Canada Recognizes Need to Retrofit Existing Building Stock

August 08, 2019

New energy efficient buildings aren't enough, experts say — we have to retrofit the old ones, too

Canada Green Building Council says building sector has tremendous opportunity to reduce its carbon footprint

The Canada Green Building Conference is taking place in Vancouver this week, and a major portion of the program will be pushing the need to retrofit older buildings to reduce their carbon footprint. 

Thomas Mueller, president and CEO of the Canada Green Building Council, says buildings contribute about 30 percent of the country's greenhouse gas emissions — mostly because of their heating, lighting, and cooling systems.

Cities like Vancouver have taken the lead in constructing low-emission buildings. But Mueller says new buildings alone won't be enough for Canada to reach its targets to reduce greenhouse gases. 

"We can't build our way out of it," Mueller said in a phone interview ahead of the conference. 

Green development advocates like Mueller say the building sector may be one of the biggest contributors of greenhouse gas emissions in the country, but it also has "tremendous opportunity" to affect change. 

"It's the only sector in our economy where we actually have a financial benefit by doing the right thing," he said.

The Exchange in Hotel in Vancouver has performed retrofits to reduce carbon footprint

Retrofitting options 

There are about 250,000 large buildings in Canada, Mueller says. 

To reduce their carbon emissions by 30 percent by 2030, up to 60,000 of the existing buildings over 25,000 square feet would need to become 20 to 40 percent more efficient.

Older buildings can be made more efficient through improvements like installing double-glazed windows, more efficient furnaces and LED lights.

They can also go through a "deep retrofit," which essentially means gutting most of the building. 

That was the case with Vancouver's new hotel, The Exchange. The building, the original Vancouver Stock Exchange, was constructed at the beginning of the 20th century. It's now waiting on LEED Platinum certification — the highest efficiency rating for green buildings.

Gordon McDonald was the principal engineer on the Exchange project, and will be attending the conference next week.

McDonald says keeping the building's exterior facade was worth the effort because there are so few old buildings in a young city like Vancouver — but what remained of the structure posed some challenges for making it more efficient. 

Thick columns and beams made it difficult to run services like heat and hot water through them.
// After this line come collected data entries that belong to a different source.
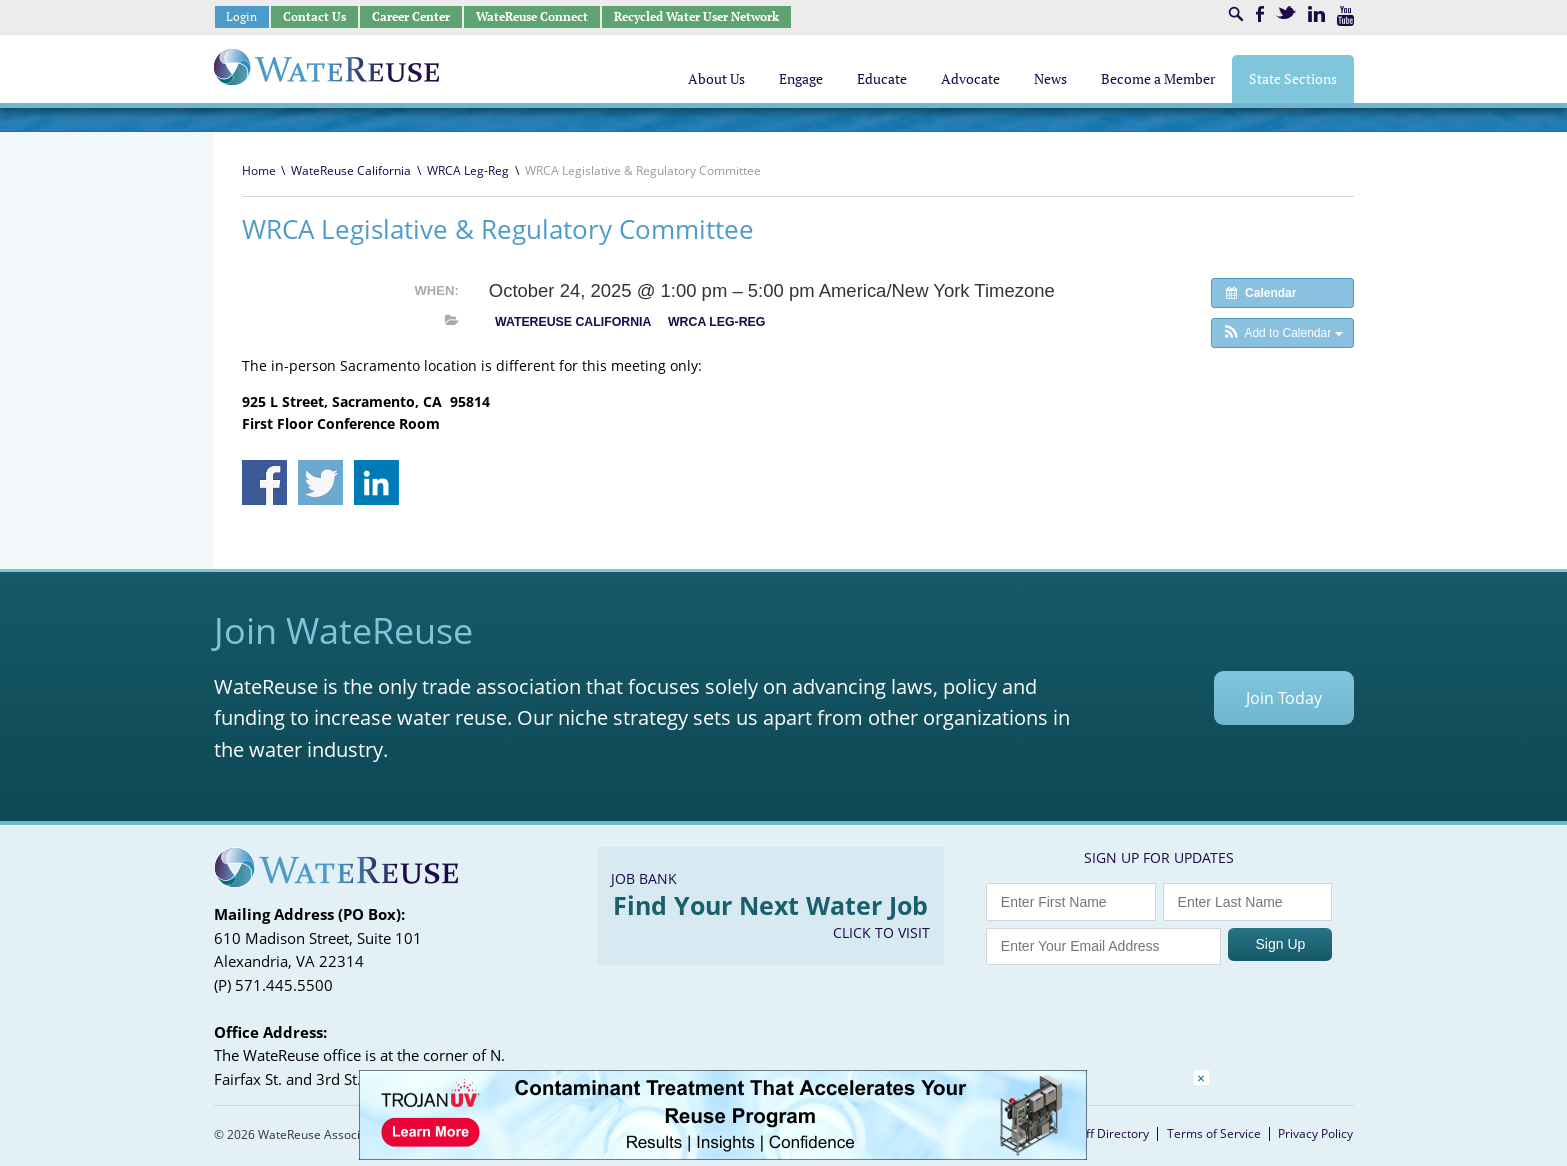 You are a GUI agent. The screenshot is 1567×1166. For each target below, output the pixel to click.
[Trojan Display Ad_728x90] (723, 1154)
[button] (1282, 333)
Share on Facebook (264, 482)
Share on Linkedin (376, 482)
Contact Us (314, 16)
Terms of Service (1214, 1133)
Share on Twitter (320, 482)
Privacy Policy (1315, 1133)
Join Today (1284, 698)
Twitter (1286, 12)
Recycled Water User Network (696, 16)
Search (1236, 14)
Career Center (411, 16)
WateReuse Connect (532, 16)
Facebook (1260, 14)
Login (241, 16)
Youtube (1345, 16)
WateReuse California (351, 170)
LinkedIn (1316, 14)
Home (259, 170)
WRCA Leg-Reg (468, 170)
Still, he says deep retrofits are worthwhile.

"Everybody's aware of the global warming issue and the fact that we have to use less energy," he said.

"It's something that we all have to do." 

The Green Building Council's Mueller says either type of retrofit is worth it in the long-term, especially for commercial and institutional buildings that can see deep savings in return for their investment.

Joanne Perdue, the University of Calgary's associate vice president for sustainability, says her institution has reduced its greenhouse gas emissions by 30 percent since 2010 — despite a growing campus.

Perdue says that reduction has brought with it $4.8 million in annual savings. 

The university has almost finished the first phase of retrofitting its McKimmie building complex, with construction of a 15-story tower nearing completion and says it anticipates it will be ready for occupancy this summer.

Perdue says projects of that magnitude, which cost $290 million, don't come up often. But saving some of the original structure can save time, money and carbon-heavy resources. 

"You have to think outside of the box about how to approach these projects," she said.

Residential developments an 'ongoing problem'

But while the building council has had success with commercial and institutional developers, Mueller says it's still struggling to convince residential developers of the value of green building standards. 

Mueller says certifications like LEED often have more up-front costs, but residential developers are hesitant to take them on because they don't reap the long-term savings that come with them.

"It's about the economic model," he said. "That's been an ongoing problem."

The City of Vancouver has started to regulate building efficiency in the residential sector, Mueller says. And he hopes the province will follow suit.